Southwest Airlines rose $2.28, or 4.1 percent, to $57.59, Delta Air Lines rose $1.89, or 3.8 percent, to $51.75, United Continental rose $2.32, or 3.1 percent, to $76.06 and American Airlines rose $1.38, or 3 percent, to $47.95.
SINKING: American International Group sank to the biggest loss in the S&P 500 after reporting a larger operating loss for the fourth quarter than analysts expected. It fell $5.74, or 8.6 percent, to $61.15.
PETRIFIED: Fossil Group plunged $3.73, or 16.3 percent, to $19.14. The watch and accessories company gave a profit forecast for 2017 that fell well short of analysts' predictions, and it said it may lose money.

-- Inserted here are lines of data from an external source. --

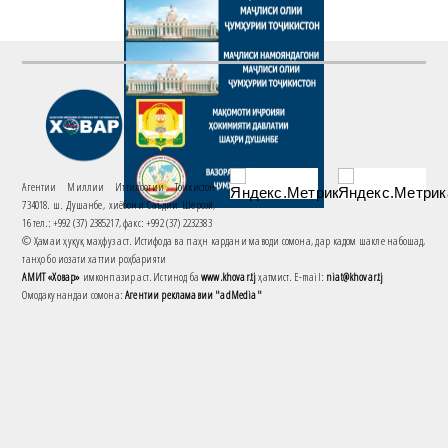
Агентии Миллии Иттилоотии Тоҷикистон
734018. ш. Душанбе, хиёбони Саъдии Шерозӣ,
16 тел.: +992 (37) 2385217, факс: +992 (37) 2232383
© Ҳамаи ҳуқуқ маҳфуз аст. Истифода ва паҳн кардани маводи сомона, дар кадом шакле набошад,
танҳо бо иҷозати хаттии роҳбарияти
АМИТ «Ховар»
имконпазир аст. Истинод ба
www.khovar.tj
ҳатмист. E-mail:
niat@khovar.tj
Омодакунандаи сомона:
Агентии рекламавии "adMedia"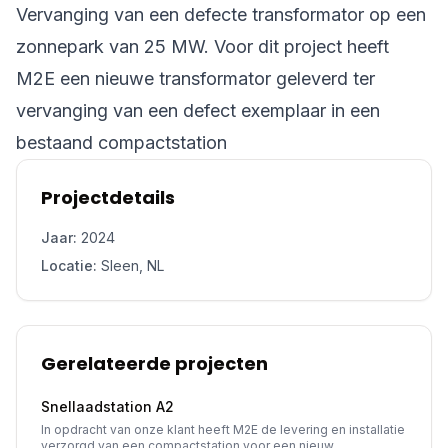
Vervanging van een defecte transformator op een
zonnepark van 25 MW. Voor dit project heeft
M2E een nieuwe transformator geleverd ter
vervanging van een defect exemplaar in een
bestaand compactstation
Projectdetails
Jaar:
2024
Locatie:
Sleen, NL
Gerelateerde projecten
Snellaadstation A2
In opdracht van onze klant heeft M2E de levering en installatie
verzorgd van een compactstation voor een nieuw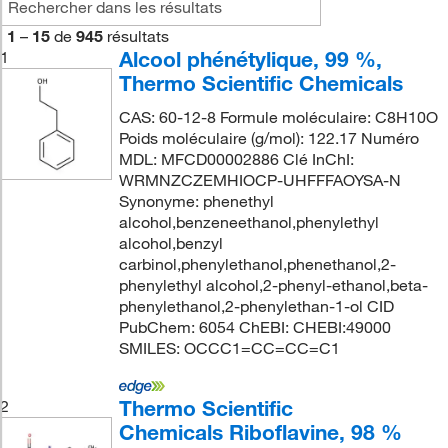
1
–
15
de
945
résultats
Alcool phénétylique, 99 %,
1
Thermo Scientific Chemicals
CAS: 60-12-8 Formule moléculaire: C8H10O
Poids moléculaire (g/mol): 122.17 Numéro
MDL: MFCD00002886 Clé InChI:
WRMNZCZEMHIOCP-UHFFFAOYSA-N
Synonyme: phenethyl
alcohol,benzeneethanol,phenylethyl
alcohol,benzyl
carbinol,phenylethanol,phenethanol,2-
phenylethyl alcohol,2-phenyl-ethanol,beta-
phenylethanol,2-phenylethan-1-ol CID
PubChem: 6054 ChEBI: CHEBI:49000
SMILES: OCCC1=CC=CC=C1
Thermo Scientific
2
Chemicals Riboflavine, 98 %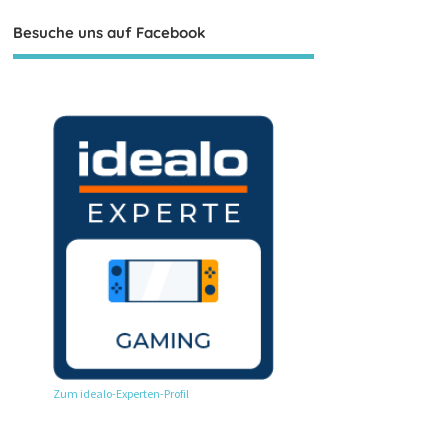
Besuche uns auf Facebook
Zum idealo-Experten-Profil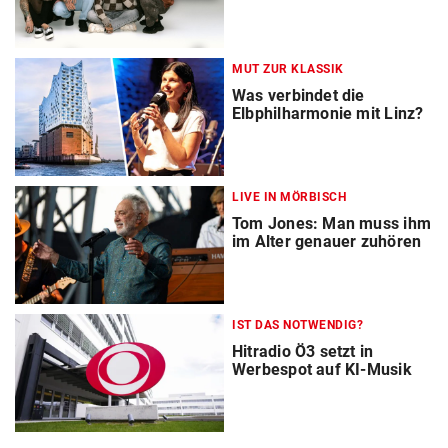
MUT ZUR KLASSIK
Was verbindet die
Elbphilharmonie mit Linz?
LIVE IN MÖRBISCH
Tom Jones: Man muss ihm
im Alter genauer zuhören
IST DAS NOTWENDIG?
Hitradio Ö3 setzt in
Werbespot auf KI-Musik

GLOBAL MARKETS: In Europe, the German DAX index rose 0.2 percent, while the French CAC 40 rose 0.7 percent and the U.K.'s FTSE 100 added 0.5 percent. In Asia, Japan's Nikkei 225 index rose 1 percent, Hong Kong's Hang Seng rose 1.2 percent and the Kospi in South Korea gained 0.4 percent.
CURRENCIES: The strong U.S. economic reports helped lift the value of the dollar against many of its rivals. The dollar ticked up to 114.37 Japanese yen from 114.22 yen late Tuesday. The euro fell to $1.0557 from $1.0572, and the British pound dipped to $1.2458 from $1.2465.
COMMODITIES: Benchmark U.S. crude fell 19 cents to $53 a barrel. Brent crude, the international standard, fell 11 cents to $55.86 a barrel in London. Natural gas rose 5 cents to $2.96 per 1,000 cubic feet.
Gold rose $3.10 to $1,228.50 per ounce, silver rose 4 cents to $17.93 per ounce and copper was flat at $2.74 per pound.